A very big Thank You! to all those wonderful volunteers who helped to make this happen, and for you that couldn’t attend an impression from the booth:

Crowd at the LibreOffice booth

Our booth at FOSDEM

After the disbanding of the Sun/Oracle OpenOffice team, a sizeable fraction of those developers stayed with the meta-project – some for LibreOffice, employed by SUSE, RedHat and Canonical, some for IBM. Which means, the Hamburg metropolitan area remains one of the gravity centers for Free office suite hacking activities.

Quite accordingly, we’ll be having a local LibreOffice Hamburg Hackfest this spring, generously hosted at the Attraktor e.V. hacker space – the date is not yet, but almost fixed (quickly cast your vote if you want to attend).

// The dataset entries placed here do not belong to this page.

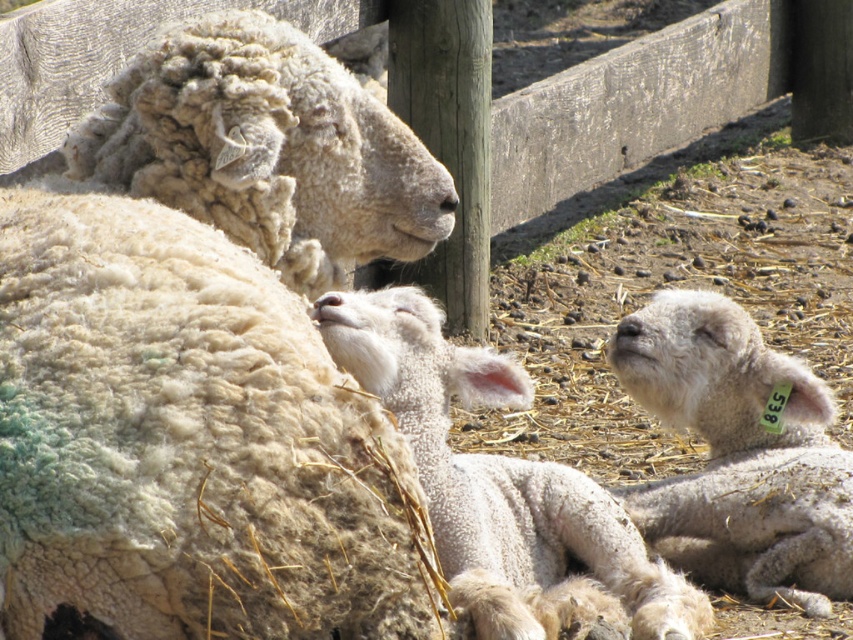 Does white fluffy lamb at center have a greater width compared to white fluffy lamb at right?

Correct, the width of white fluffy lamb at center exceeds that of white fluffy lamb at right.

This screenshot has width=853, height=640. What do you see at coordinates (503, 490) in the screenshot? I see `white fluffy lamb at center` at bounding box center [503, 490].

Which is behind, point (556, 588) or point (784, 588)?

The point (784, 588) is behind.

Where is `white fluffy lamb at center`? white fluffy lamb at center is located at coordinates (503, 490).

Is white woolen sheep at upper left positioned in front of white fluffy lamb at right?

Yes, it is in front of white fluffy lamb at right.

Between point (347, 429) and point (798, 449), which one is positioned behind?

Positioned behind is point (798, 449).

Identify the location of white woolen sheep at upper left. The image size is (853, 640). (184, 442).

This screenshot has width=853, height=640. In order to click on white woolen sheep at upper left in this screenshot , I will do `click(184, 442)`.

Measure the distance between white woolen sheep at upper left and white fluffy lamb at center.

A distance of 49.83 centimeters exists between white woolen sheep at upper left and white fluffy lamb at center.

Is white woolen sheep at upper left above white fluffy lamb at center?

Correct, white woolen sheep at upper left is located above white fluffy lamb at center.

Which is in front, point (199, 346) or point (579, 627)?

Point (199, 346) is in front.

At what (x,y) coordinates should I click in order to perform the action: click on white woolen sheep at upper left. Please return your answer as a coordinate pair (x, y). Looking at the image, I should click on (184, 442). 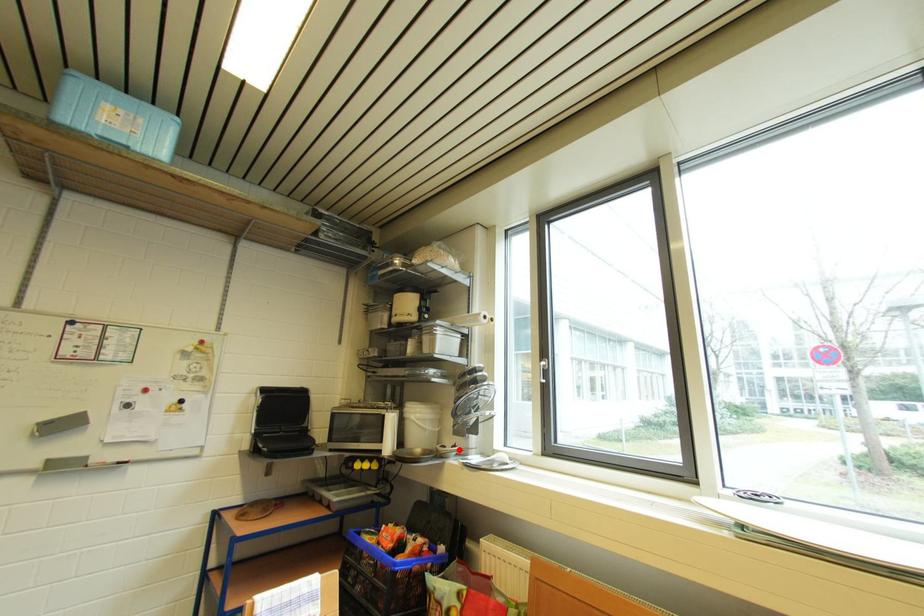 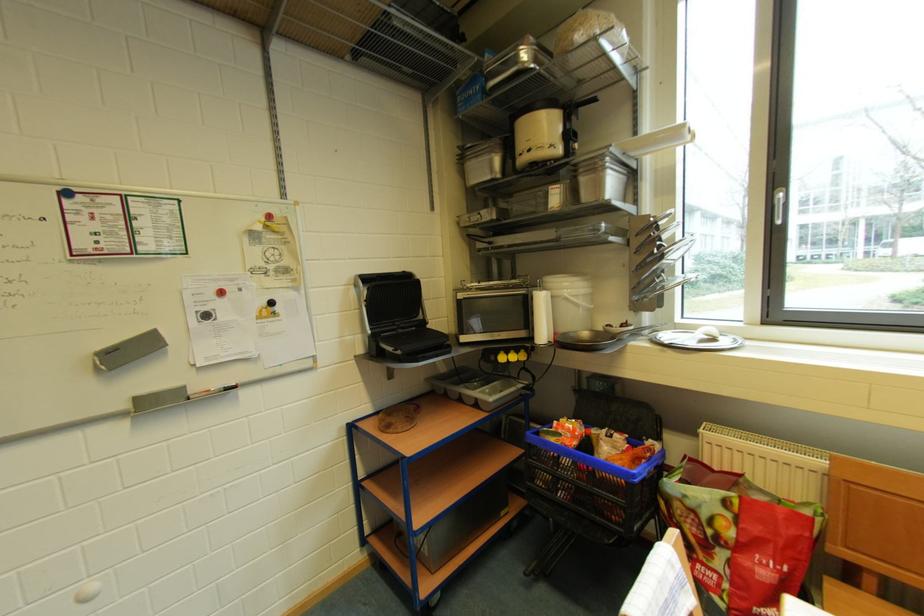 Where in the second image is the point corresponding to the highlighted location from the first image?

(629, 329) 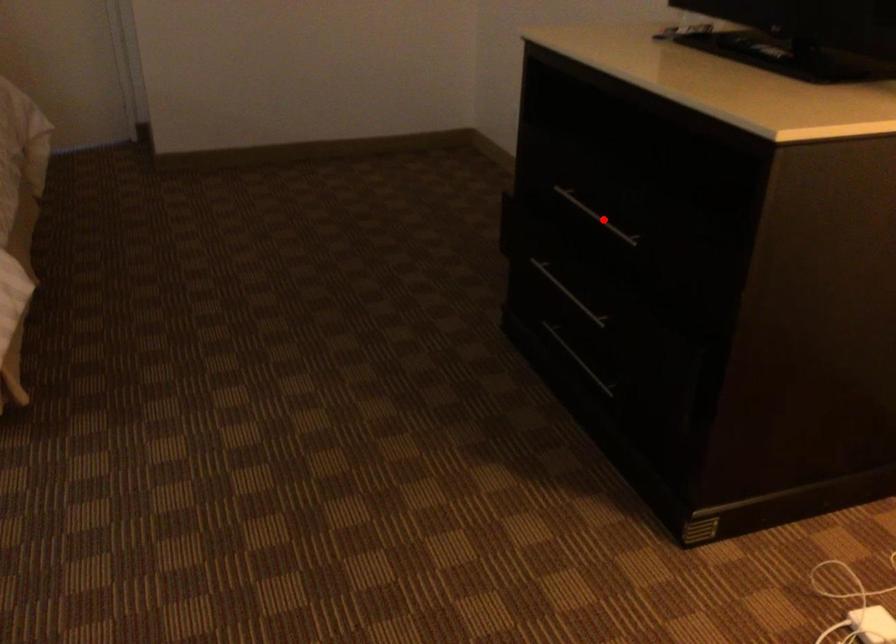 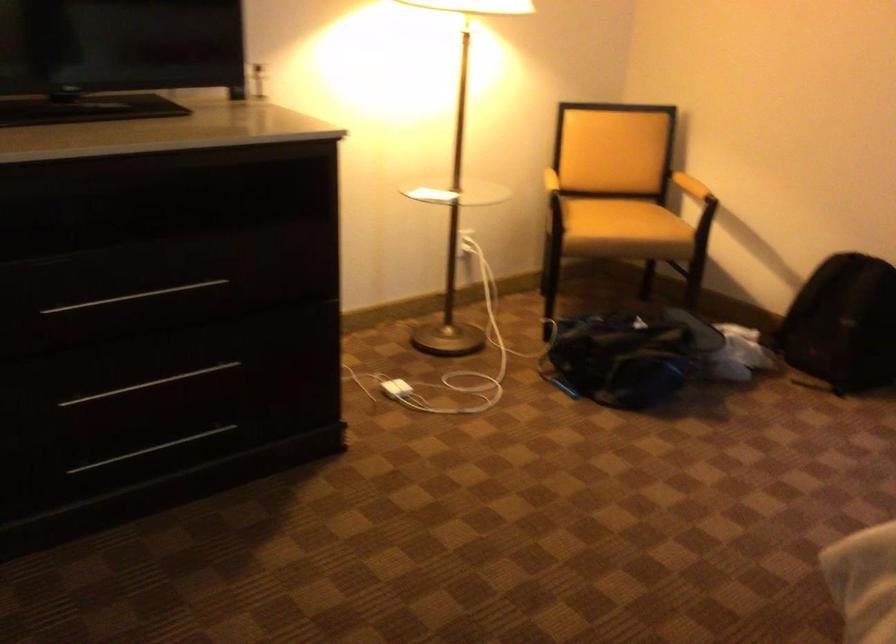 In the second image, find the point that corresponds to the highlighted location in the first image.

(134, 297) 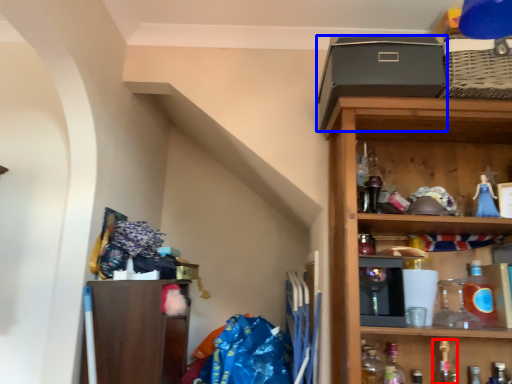 Question: Which object appears closest to the camera in this image, bottle (highlighted by a red box) or box (highlighted by a blue box)?

Choices:
 (A) bottle
 (B) box

Answer: (B)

Plus, we’ve established a recurring LibreOffice home hacking event, with one of us taking turns having the Hamburg crowd over for a day:

LibreOffice Hackers Meet

Home hacking at my place


Looking forward to grow this circle over the time. 🙂

With Oracle donating OpenOffice.org trademark and code to the Apache Foundation, one point frequently made is the one about licensing differences. LibreOffice is under a weak copyleft license, that is, changes to existing core need to be made public (at the time a product ships). In contrast, to-be-Apache OpenOffice would be available under a non-copyleft license, meaning nobody is required to contribute anything back.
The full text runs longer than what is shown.